Medicare patients receiving care at the nation’s 1,300 “critical access” hospitals pay far more out-of-pocket than those who are treated at other acute care facilities, according to a recent analysis by the Wall Street Journal.

The analysis found astonishing differences in co-pays charged to beneficiaries at regular hospitals and critical care facilities, which are located in rural areas at least 35 miles from the nearest hospital, are supposed to have no more than 25 beds for inpatient care, and are not supposed to keep patients for more than 96 hours at a time.

Some of the big differences the analysis found:

  • Medicare patients at critical access hospitals were hit with an average copay of $1,926 for outpatient hernia surgery in 2013, compared to $562 at other hospitals.

  • Medicare patients at critical access hospitals paid an average of $2,272 for bunion surgery, compared to an average of $780 elsewhere.

  • Medicare patients at critical access hospitals paid an average of $840 for colonoscopies, compared to $270 elsewhere.

What’s up with the big differences?

Medicare requires patients at critical care facilities to pay 20 percent of the total hospital cost, while elsewhere it simply mandates they pay a certain percentage of the fee that it has negotiated with hospitals.

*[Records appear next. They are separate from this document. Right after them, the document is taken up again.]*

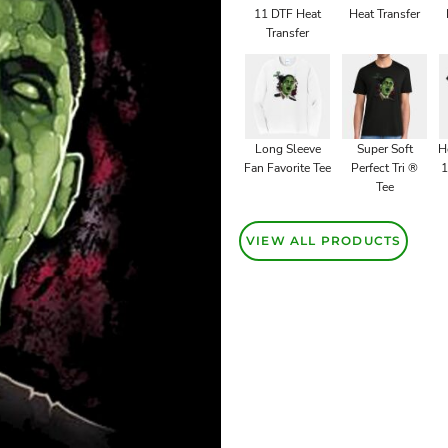
11 DTF Heat
Heat Transfer
Transfer
Long Sleeve
Super Soft
H
Fan Favorite Tee
Perfect Tri ®
1
Tee
VIEW ALL PRODUCTS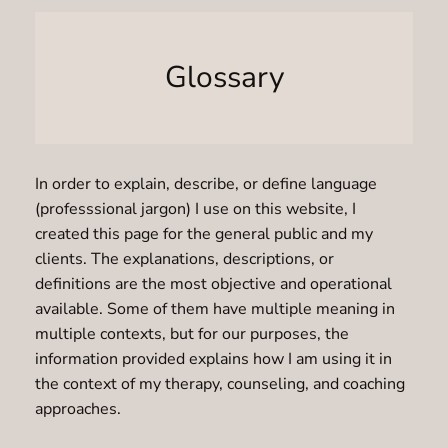
Glossary
In order to explain, describe, or define language
(professsional jargon) I use on this website, I
created this page for the general public and my
clients. The explanations, descriptions, or
definitions are the most objective and operational
available. Some of them have multiple meaning in
multiple contexts, but for our purposes, the
information provided explains how I am using it in
the context of my therapy, counseling, and coaching
approaches.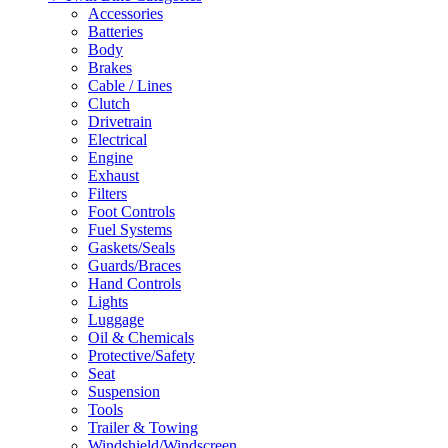
Accessories
Batteries
Body
Brakes
Cable / Lines
Clutch
Drivetrain
Electrical
Engine
Exhaust
Filters
Foot Controls
Fuel Systems
Gaskets/Seals
Guards/Braces
Hand Controls
Lights
Luggage
Oil & Chemicals
Protective/Safety
Seat
Suspension
Tools
Trailer & Towing
Windshield/Windscreen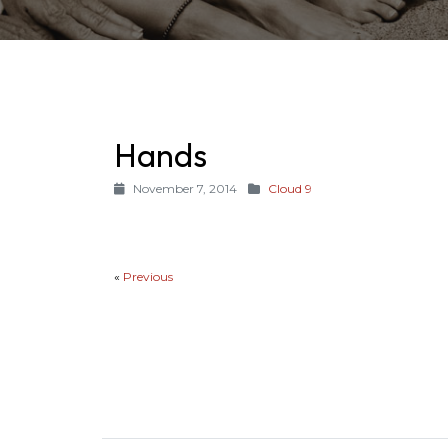
Hands
November 7, 2014
Cloud 9
«
Previous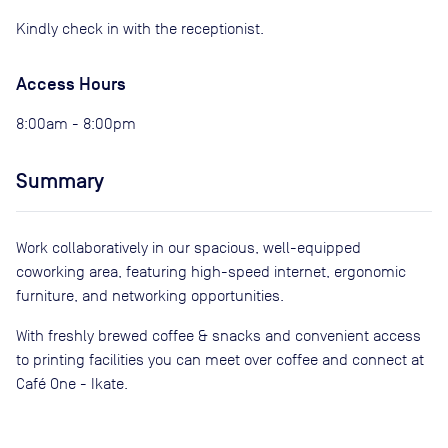
Kindly check in with the receptionist.
Access Hours
8:00am - 8:00pm
Summary
Work collaboratively in our spacious, well-equipped
coworking area, featuring high-speed internet, ergonomic
furniture, and networking opportunities.
With freshly brewed coffee & snacks and convenient access
to printing facilities you can meet over coffee and connect at
Café One - Ikate.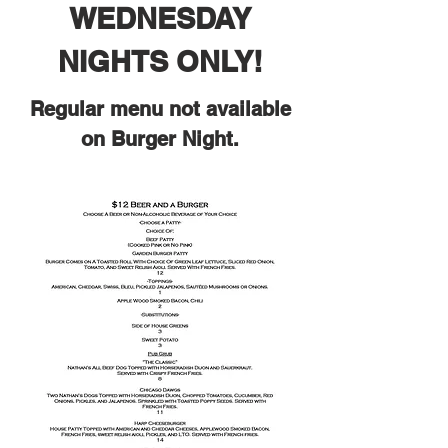
WEDNESDAY
NIGHTS ONLY!
Regular menu not available
on Burger Night.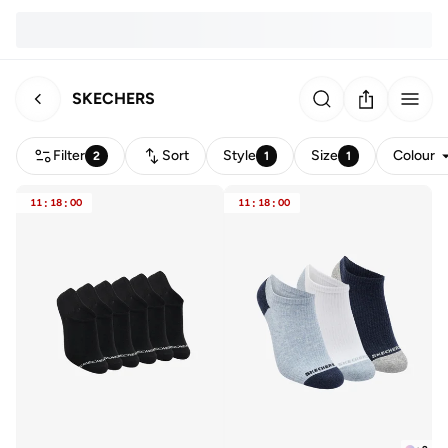
SKECHERS
Filter
Sort
Style
Size
Colour
2
1
1
11
:
18
:
00
11
:
18
:
00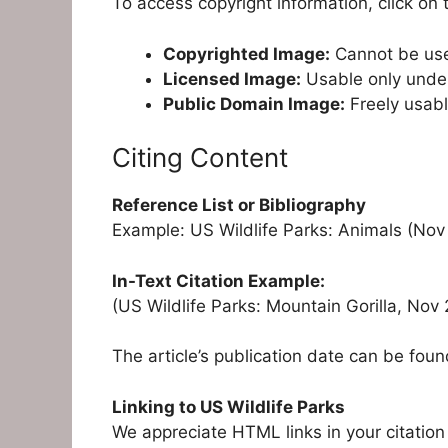
To access copyright information, click on t
Copyrighted Image:
Cannot be use
Licensed Image:
Usable only under 
Public Domain Image:
Freely usabl
Citing Content
Reference List or Bibliography
Example: US Wildlife Parks: Animals (Nov
In-Text Citation Example:
(US Wildlife Parks: Mountain Gorilla, No
The article’s publication date can be found
Linking to US Wildlife Parks
We appreciate HTML links in your citation 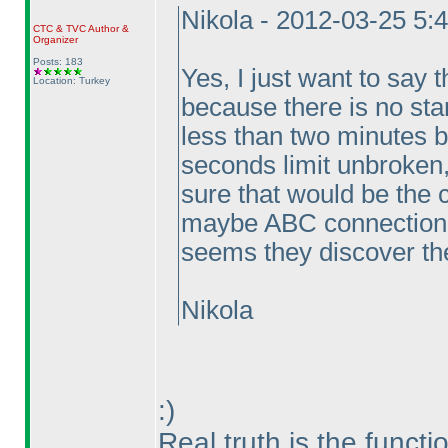
Nikola - 2012-03-25 5:
CTC
&
TVC
Author &
Organizer
Posts: 183
Yes, I just want to say t
Location: Turkey
because there is no sta
less than two minutes b
seconds limit unbroken,
sure that would be the 
maybe ABC connection p
seems they discover the
Nikola
:
)
Real truth is the functi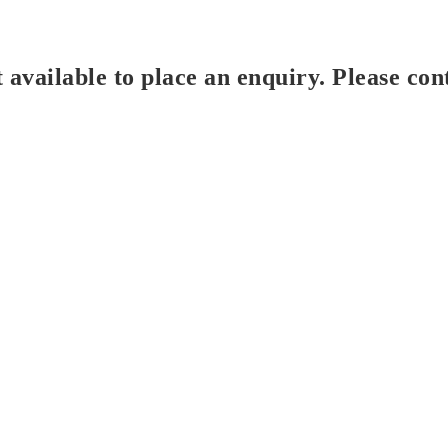
t available to place an enquiry. Please con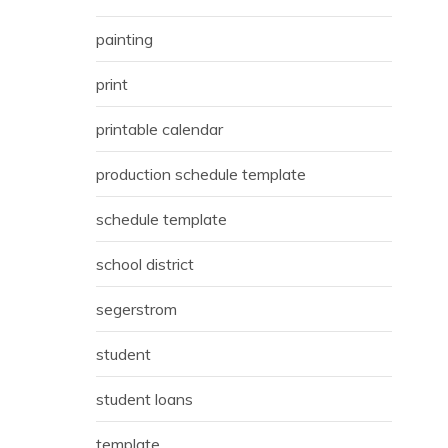
painting
print
printable calendar
production schedule template
schedule template
school district
segerstrom
student
student loans
template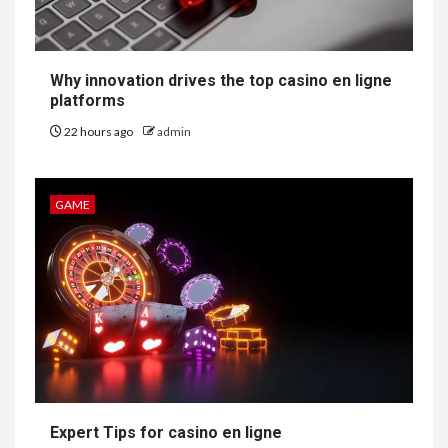
Why innovation drives the top casino en ligne
platforms
22 hours ago
admin
GAME
Expert Tips for casino en ligne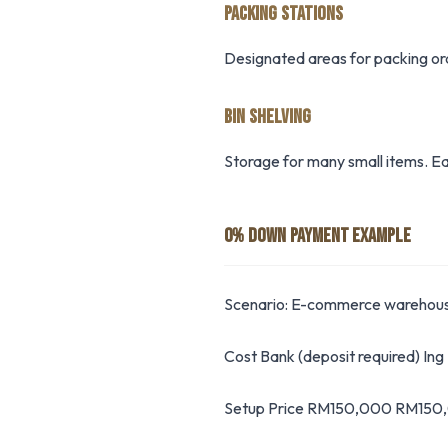
PACKING STATIONS
Designated areas for packing orde
BIN SHELVING
Storage for many small items. Eac
0% DOWN PAYMENT EXAMPLE
Scenario: E-commerce warehou
Cost Bank (deposit required) In
Setup Price RM150,000 RM150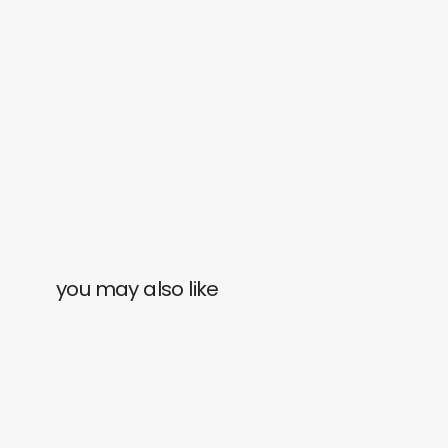
you may also like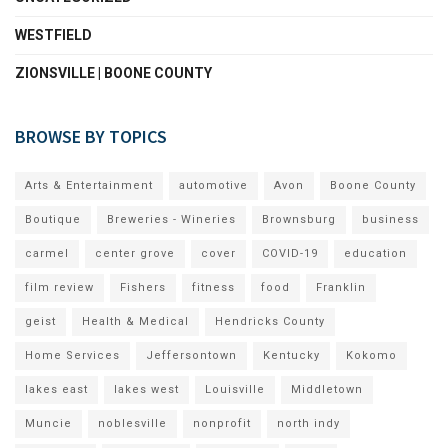
WESTFIELD
ZIONSVILLE | BOONE COUNTY
BROWSE BY TOPICS
Arts & Entertainment
automotive
Avon
Boone County
Boutique
Breweries - Wineries
Brownsburg
business
carmel
center grove
cover
COVID-19
education
film review
Fishers
fitness
food
Franklin
geist
Health & Medical
Hendricks County
Home Services
Jeffersontown
Kentucky
Kokomo
lakes east
lakes west
Louisville
Middletown
Muncie
noblesville
nonprofit
north indy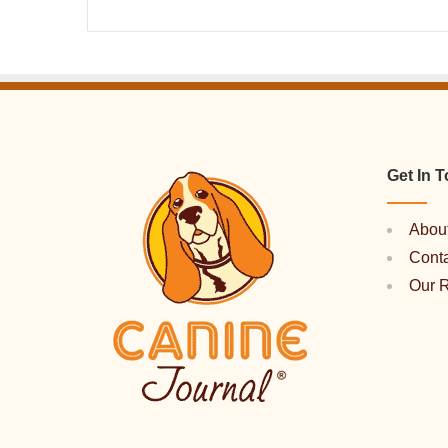
Get In 
Abou
Cont
Our 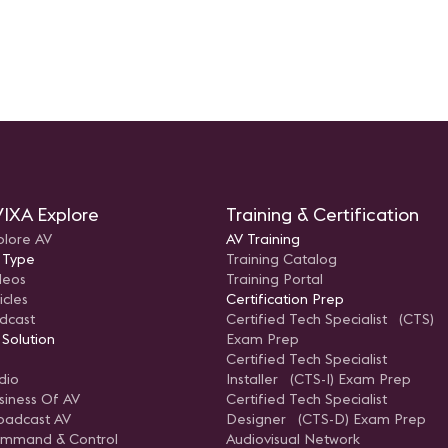
IXA Explore
Training & Certification
plore AV
AV Training
 Type
Training Catalog
deos
Training Portal
icles
Certification Prep
dcast
Certified Tech Specialist (CTS)
 Solution
Exam Prep
Certified Tech Specialist
dio
Installer (CTS-I) Exam Prep
siness Of AV
Certified Tech Specialist
oadcast AV
Designer (CTS-D) Exam Prep
mmand & Control
Audiovisual Network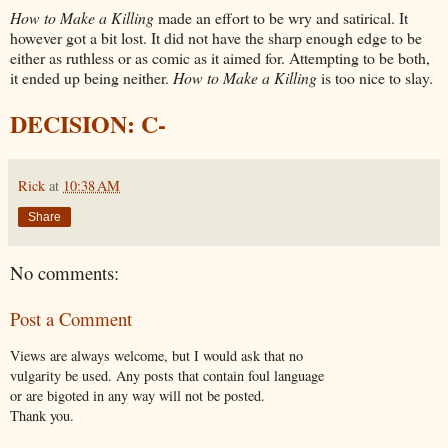
How to Make a Killing
made an effort to be wry and satirical. It
however got a bit lost. It did not have the sharp enough edge to be
either as ruthless or as comic as it aimed for. Attempting to be both,
it ended up being neither.
How to Make a Killing
is too nice to slay.
DECISION: C-
Rick
at
10:38 AM
Share
No comments:
Post a Comment
Views are always welcome, but I would ask that no
vulgarity be used. Any posts that contain foul language
or are bigoted in any way will not be posted.
Thank you.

Those fees, which are set in stone, are typically far lower than what critical access facilities charge for services.

While Medicare pledges to pay 101 percent of “reasonable costs” charged by critical access facilities, the definition of “reasonable” is obviously somewhat elastic.

Indeed, according to a recent study by the Medicare Payment Advisory Commission found that non-critical access hospitals’ margins on Medicare patients was -5.4 percent. But when critical access hospitals were included in the overall sample, average hospital margins rose to 1.2 percent.

According to the Wall Street Journal, many critical access facilities are found in the Midwest, while some densely populated states, such as New Jersey, Connecticut, Rhode Island, Delaware and Maryland, have none.